Oasis Academy Leesbrook is coeducational secondary school located in the Oldham in Greater Manchester, England. It is part of the Oasis Community Learning. It opened to pupils in September 2018. It moved to its new site on 9 November 2020. It has not had its first Ofsted inspection.

==History==
Oldham City Council and the Department for Education identified a need for 1000 extra secondary school places in East Oldham. Oasis Community Learning put forward a proposal to open a 1500 place Free School. This was approved in April 2017, and the site in Lees was agreed by Oldham Council in July 2017.The site was controversial as it formerly was the site of the failed Breeze Hill School that was demolished in 2013. The proposal was for a free-school, and Manchester was still reeling from the failure and closure of both the Greater Manchester UTC and the Collective Spirit Free School.

The school opened in a vacant GM-UTC building, in Oldham town centre in September 2018 and into their new purpose-built building in November, 2020.

==Description==

Oasis Academy Leesbrook is part of the Oasis Community Learning group, and evangelical Christian charity. The trust has guided forty schools out of special measures. 19 per cent of the 52 Oasis academies are classified as failing. Oasis has opened two other free schools Oasis Academy South Bank and Oasis Academy Silvertown and senior management and teachers have experience in other Oasis schools. The Oasis philosophy involves engaging the community from the start so they have ownership, and offering facilities for the community to use. Almost 50% of the students are deprived receiving pupil premium and free school meals.
Parents sign a Home-school agreement where they accept a fairly strict discipline regime.

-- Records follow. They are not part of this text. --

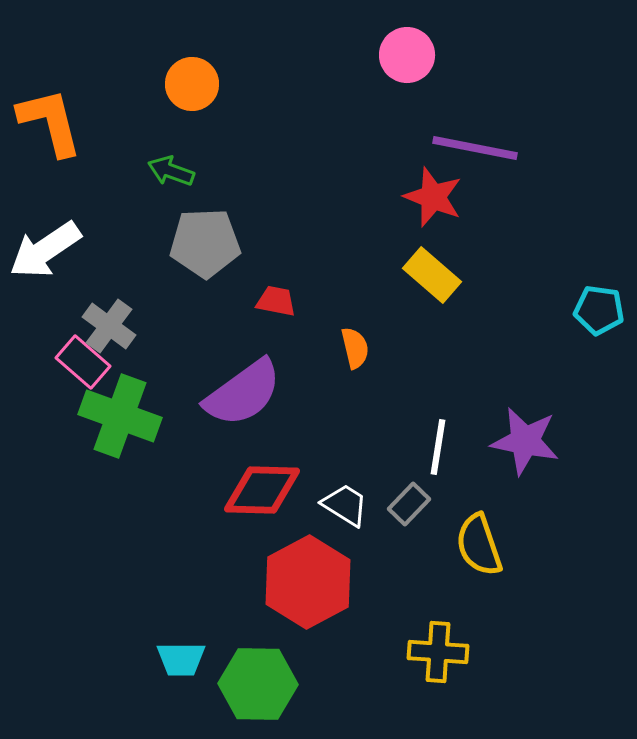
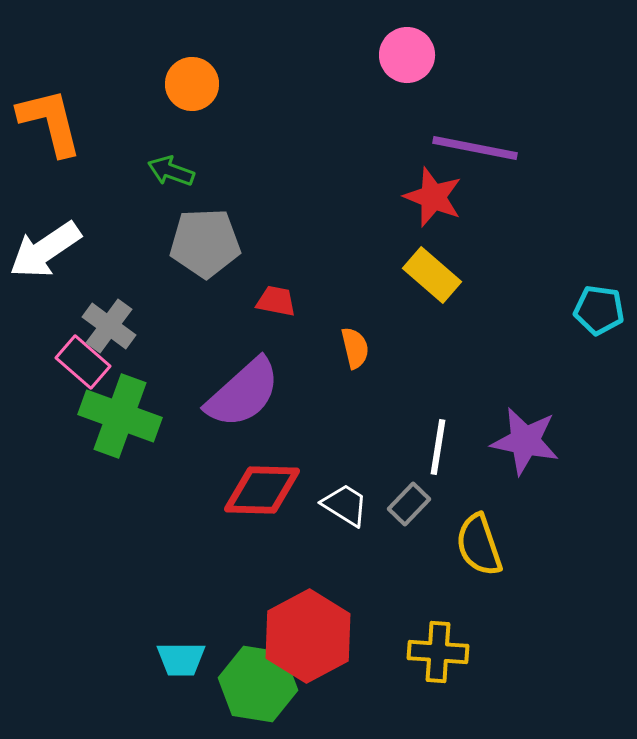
purple semicircle: rotated 6 degrees counterclockwise
red hexagon: moved 54 px down
green hexagon: rotated 8 degrees clockwise
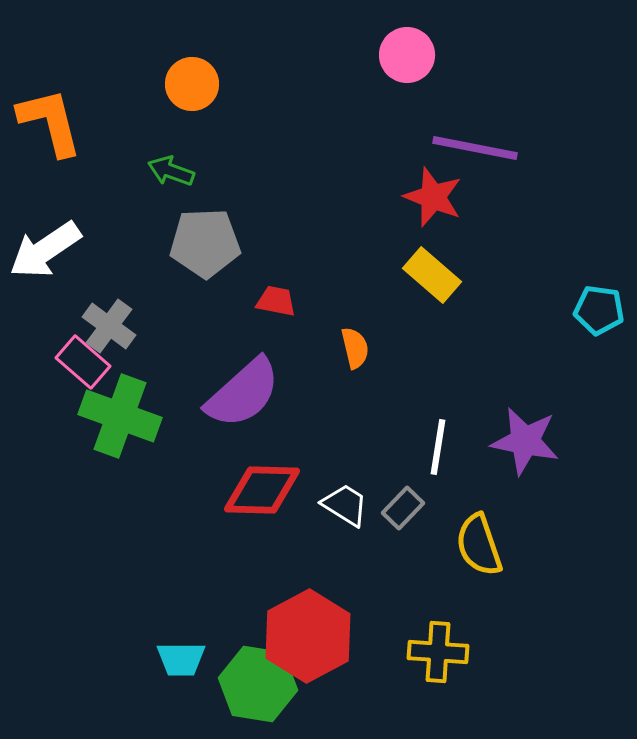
gray rectangle: moved 6 px left, 4 px down
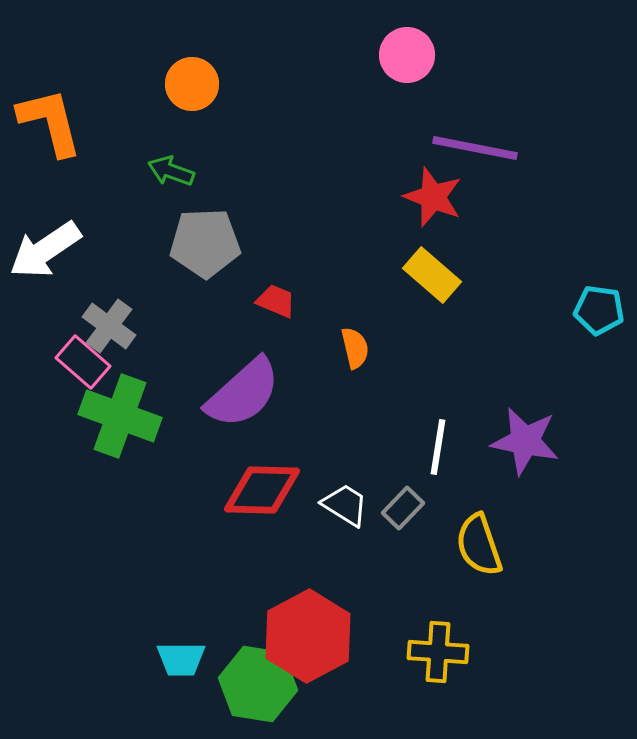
red trapezoid: rotated 12 degrees clockwise
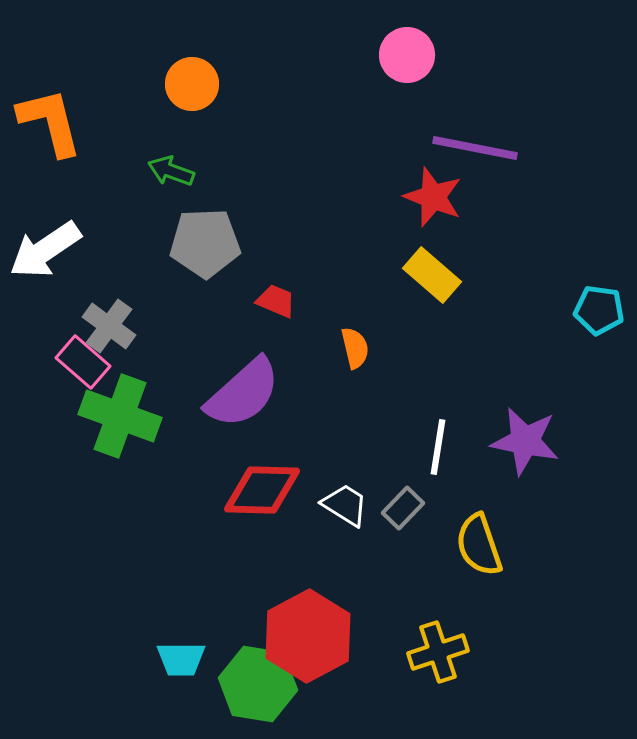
yellow cross: rotated 22 degrees counterclockwise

Oasis has a long-term strategy for enhancing the performance of its schools. Firstly it has devised a standard curriculum, that each school can safely adopt knowing it will deliver the National Curriculum. Secondly it has invested in staff training so they are focused on improving the outcomes for the students, and thirdly, through its Horizons scheme it is providing each member of staff and student with a tablet.

==Building==
The two and four storey blocks and hard landscaping were built by Galliford Try.

==Academics==
The academy currently serves students from Year 7–11.

===Curriculum===
Virtually all maintained schools and academies follow the National Curriculum, where success is judged on how well they succeed in delivering a 'broad and balanced curriculum'. Schools endeavour to get all students to achieve the English Baccalaureate qualification- this must include core subjects a modern or ancient foreign language, and either History or Geography.

The academy operates a three-year, Key Stage 3 where all the core National Curriculum subjects are taught. This is a transition period from primary to secondary education, that builds on the skills, knowledge and understanding gained at primary school, and introduces youngsters who are starting from a lower than average base to wider, robust and challenging programmes of study needed to gain qualifications at Key Stage 4. Students study Spanish, French or German.